Sorry dudes, but you do. The horror show of online dating is what I have to show for my 30s, which I am SO GLAD I am not bringing into my 40s. Giovanni ended my no sex drought with a fucking bang, literally, and he wholeheartedly wants to marry me without question. X marks the friggin spot, done and done! But back to my men suck comment. Sorry guys, I didn’t mean it. Not all you guys do. I have met a lot of you who are wading that dating pool who are just as frustrated as we are. Did I mention I was in a hot/cold kind of on and off relationship with my best friend during the last decade of no sex and headache? So yeah, I am no saint mary. BUT I want you to know that IF you are going into the new decade with hopes of finding love in the online dating world – the only advice I would give you is DON’T SWIPE.

Stop the swiping.

Stop it.

Just stop it.

Delete the app.

Coffee meets whoever Tinder said to replace this app with.

Delete it.

Stop it.

For the love of God, stop the damn swiping.

I have to admit I avoided the whole phone app dating process altogether.  I don’t know how I managed it, or in what universe I was in, but I left it alone. I did everything through the PC, oh and Reddit, the black hole of the internet.

So I guess in the world of dating is not what I meant by not screwing up in this new decade. I want a career. Like a real-life grown-up one. I am almost 40 and have been wishy-washy about what the hell I want to do with my life for God knows how long. I about to come into a new chapter in my life, I have a man who wants to spend his life with me, (with drug problems, Jesus it’s never easy), and my family is moving way down South ripping my security blanket right from under me. I have to learn to stand on my own two feet, which ironically came so damn easy for me in my early 20s except, HELLO in 2004 when I was just 24 at the height of my Accounting Career I got slapped with a bipolar diagnosis, hospitalized an INSANE amount of times before anyone got my medication right, therefore KILLING any real chance I ever had of becoming successful.

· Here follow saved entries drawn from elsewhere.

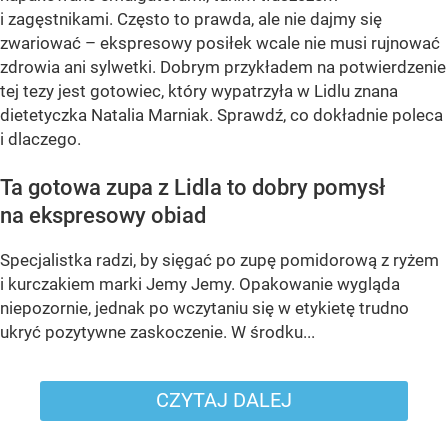
i zagęstnikami. Często to prawda, ale nie dajmy się
zwariować – ekspresowy posiłek wcale nie musi rujnować
zdrowia ani sylwetki. Dobrym przykładem na potwierdzenie
tej tezy jest gotowiec, który wypatrzyła w Lidlu znana
dietetyczka Natalia Marniak. Sprawdź, co dokładnie poleca
i dlaczego.
Ta gotowa zupa z Lidla to dobry pomysł
na ekspresowy obiad
Specjalistka radzi, by sięgać po zupę pomidorową z ryżem
i kurczakiem marki Jemy Jemy. Opakowanie wygląda
niepozornie, jednak po wczytaniu się w etykietę trudno
ukryć pozytywne zaskoczenie. W środku...
CZYTAJ DALEJ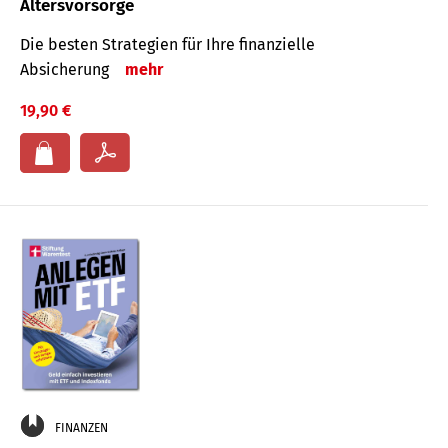
Altersvorsorge
Die besten Strategien für Ihre finanzielle
Absicherung
mehr
19,90 €
FINANZEN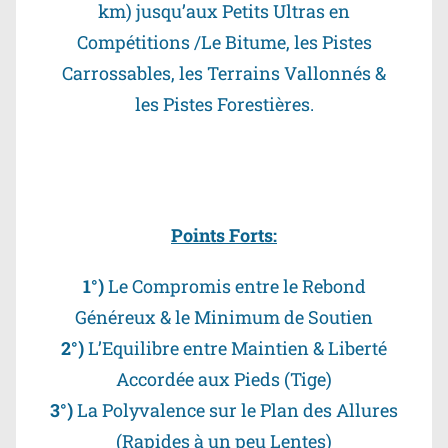
km) jusqu’aux Petits Ultras en
Compétitions /Le Bitume, les Pistes
Carrossables, les Terrains Vallonnés &
les Pistes Forestières.
Points Forts:
1°)
Le Compromis entre le Rebond
Généreux & le Minimum de Soutien
2°)
L’Equilibre entre Maintien & Liberté
Accordée aux Pieds (Tige)
3°)
La Polyvalence sur le Plan des Allures
(Rapides à un peu Lentes)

HOLY FAILURE AND DISAPPOINTMENT BATMAN.

It’s amazing, isn’t it? We can never have it all. I bet you out there somewhere, there is a multitude of AMAZING people, singles, DYING to be in a relationship with the job, apartment, pet, and sane mental health who just feel so alone. Here I am with a man who loves me SO unconditionally, completely, is SO handsome, and accepts me for everything, but I have NOTHING. NO money, no career. And then there are all the celebrities, who have friggin EVERYTHING, but can’t get it together at all. How the hell did Whitney Houston’s daughter’s ex-boyfriend just die of a heroin overdose at 30? Look, I am not saying kicking a drug habit is easy, I am fighting it now with Giovanni, and my alcohol addiction was FAR from pretty – but I don’t know why or how we get so sucked into all this shit. No wonder we fail and disappoint ourselves so much – between drugs, alcohol, doctors, medication and everything else that just kills us on the inside, how are we ever supposed to find success and happiness?

Well, ladies and gentlemen, for 2020 and the dawn of a new decade, I am going to try to find it.  Sober with my fiance – his ass better remain sober too.

I am going to DO IT.

AND SO ARE YOU.

Cheers to success in the new decade!!